Vancouver’s Olympic Transit Demonstration

The Vancouver Olympics may be over, but Jarrett Walker at Human Transit writes that the legacy for public transportation in that city could be a lasting one. During the games, the city moved nearly 1.7 million people per day on its transit system. Walker sees it as a sort of Olympic exhibition of what the future could hold:

4243413755_68203df7a2.jpgThe skyline of Vancouver. (Photo: janusz l via Flickr)

Why should a growing city with high ambitions for sustainability
host a big blockbuster like the Olympics, with all the risk and
nuisance that it entails? 

So that everyone can see exceptional
transit ridership, and exceptional volumes of pedestrians, and exceptional limitations on private car traffic, and can ask:
"What if that were normal?"  Here’s how Gordon Price put it yesterday:

"You now have a public that sees the possibility," said (SFU City Program director Gordon Price). "We just conducted the greatest controlled traffic experiment in North America."

In a growing city, a big event like the
Olympics is an imperfect but vivid glimpse of what "normal" might
be like 10, 20, 30 years in the future, when there will be that many
people moving every day. 

As Walker points out, this kind of real-world demonstration is worth a thousand policy statements or pronouncements from politicians. 

More from around the network: Car Free With Kids has some useful tips on how to raise a kid who likes to walk.
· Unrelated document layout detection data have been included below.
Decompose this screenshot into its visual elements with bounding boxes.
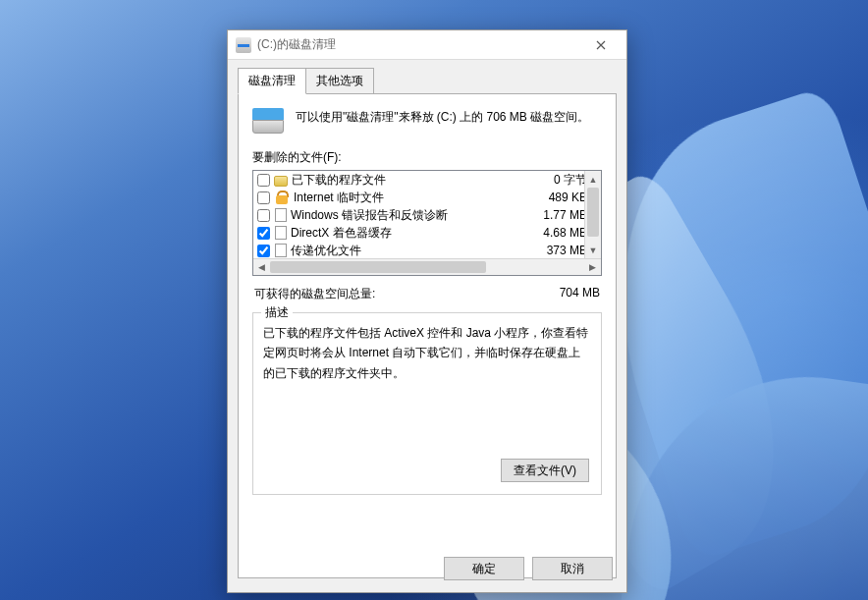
file-checkbox[interactable] — [257, 227, 270, 240]
file-row[interactable]: Windows 错误报告和反馈诊断1.77 MB — [253, 206, 601, 224]
horizontal-scrollbar[interactable]: ◀ ▶ — [253, 258, 601, 275]
file-row[interactable]: 已下载的程序文件0 字节 — [253, 171, 601, 189]
scroll-thumb-x[interactable] — [270, 261, 486, 273]
view-files-button[interactable]: 查看文件(V) — [501, 459, 589, 482]
description-label: 描述 — [261, 304, 293, 321]
file-size: 489 KB — [528, 191, 587, 204]
file-name: 传递优化文件 — [291, 243, 524, 259]
scroll-up-icon[interactable]: ▲ — [585, 171, 601, 188]
folder-icon — [274, 176, 288, 187]
disk-cleanup-icon — [236, 37, 251, 53]
file-size: 0 字节 — [528, 172, 587, 189]
file-row[interactable]: DirectX 着色器缓存4.68 MB — [253, 224, 601, 242]
intro-text: 可以使用"磁盘清理"来释放 (C:) 上的 706 MB 磁盘空间。 — [296, 108, 589, 136]
file-checkbox[interactable] — [257, 174, 270, 187]
scroll-left-icon[interactable]: ◀ — [253, 259, 270, 275]
disk-cleanup-dialog: (C:)的磁盘清理 磁盘清理 其他选项 可以使用"磁盘清理"来释放 (C:) 上… — [227, 29, 627, 593]
file-name: Internet 临时文件 — [294, 190, 524, 206]
files-label: 要删除的文件(F): — [252, 149, 602, 166]
lock-icon — [274, 190, 290, 205]
dialog-footer: 确定 取消 — [444, 557, 613, 580]
close-button[interactable] — [578, 31, 623, 59]
cancel-button[interactable]: 取消 — [532, 557, 613, 580]
total-label: 可获得的磁盘空间总量: — [254, 286, 375, 302]
ok-button[interactable]: 确定 — [444, 557, 524, 580]
file-icon — [275, 226, 287, 240]
tab-content: 可以使用"磁盘清理"来释放 (C:) 上的 706 MB 磁盘空间。 要删除的文… — [238, 93, 617, 578]
window-title: (C:)的磁盘清理 — [257, 36, 578, 53]
tab-more-options[interactable]: 其他选项 — [305, 68, 374, 94]
file-name: DirectX 着色器缓存 — [291, 225, 524, 242]
file-size: 4.68 MB — [528, 226, 587, 240]
file-name: Windows 错误报告和反馈诊断 — [291, 207, 524, 224]
scroll-right-icon[interactable]: ▶ — [584, 259, 601, 275]
vertical-scrollbar[interactable]: ▲ ▼ — [584, 171, 601, 258]
total-row: 可获得的磁盘空间总量: 704 MB — [254, 286, 600, 302]
drive-icon — [252, 108, 284, 136]
file-row[interactable]: Internet 临时文件489 KB — [253, 189, 601, 206]
file-checkbox[interactable] — [257, 245, 270, 257]
description-group: 描述 已下载的程序文件包括 ActiveX 控件和 Java 小程序，你查看特定… — [252, 312, 602, 495]
tab-disk-cleanup[interactable]: 磁盘清理 — [238, 68, 306, 94]
file-name: 已下载的程序文件 — [292, 172, 524, 189]
files-list: 已下载的程序文件0 字节Internet 临时文件489 KBWindows 错… — [252, 170, 602, 276]
file-size: 1.77 MB — [528, 208, 587, 222]
file-checkbox[interactable] — [257, 209, 270, 222]
tab-strip: 磁盘清理 其他选项 — [228, 60, 626, 94]
scroll-thumb-y[interactable] — [587, 188, 599, 237]
scroll-down-icon[interactable]: ▼ — [585, 242, 601, 258]
intro-row: 可以使用"磁盘清理"来释放 (C:) 上的 706 MB 磁盘空间。 — [252, 108, 602, 136]
description-text: 已下载的程序文件包括 ActiveX 控件和 Java 小程序，你查看特定网页时… — [263, 323, 591, 383]
titlebar[interactable]: (C:)的磁盘清理 — [228, 30, 626, 60]
file-size: 373 MB — [528, 244, 587, 257]
file-checkbox[interactable] — [257, 191, 270, 204]
total-value: 704 MB — [560, 286, 600, 302]
file-icon — [275, 208, 287, 222]
close-icon — [596, 40, 606, 50]
file-row[interactable]: 传递优化文件373 MB — [253, 242, 601, 259]
file-icon — [275, 244, 287, 257]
The Bus Bench writes about the United States’ gender divide in cycling and transit — and why there’s a link to our nation’s lack of affordable child care. And we’re now following Ditching the Car for Forty Days, the blog of a guy who has chosen to give up his car commute for Lent.

  • Larry Littlefield

    I’ll repeat my suggestion: a three day “World of New York festival” on Friday, Saturday and Sunday in early August.

    No private motor vehicles would be permitted to enter Manhattan South of 60th Street after 10 pm on Thursday, and the free bridges would be closed to traffic and open to walkers and bikers. (Perhaps the other crossings could be open, and vehicles could be allowed to use peripheral roads to pass through the area).

    The area would become a massive street and cultural fair, with different groups permitted to sponsor events on different blocks, and other places in the are holding events in sympathy. In Times Square, a large stage would be set up for major performances, but others would take place all over. There could be sports in addition to entertainment.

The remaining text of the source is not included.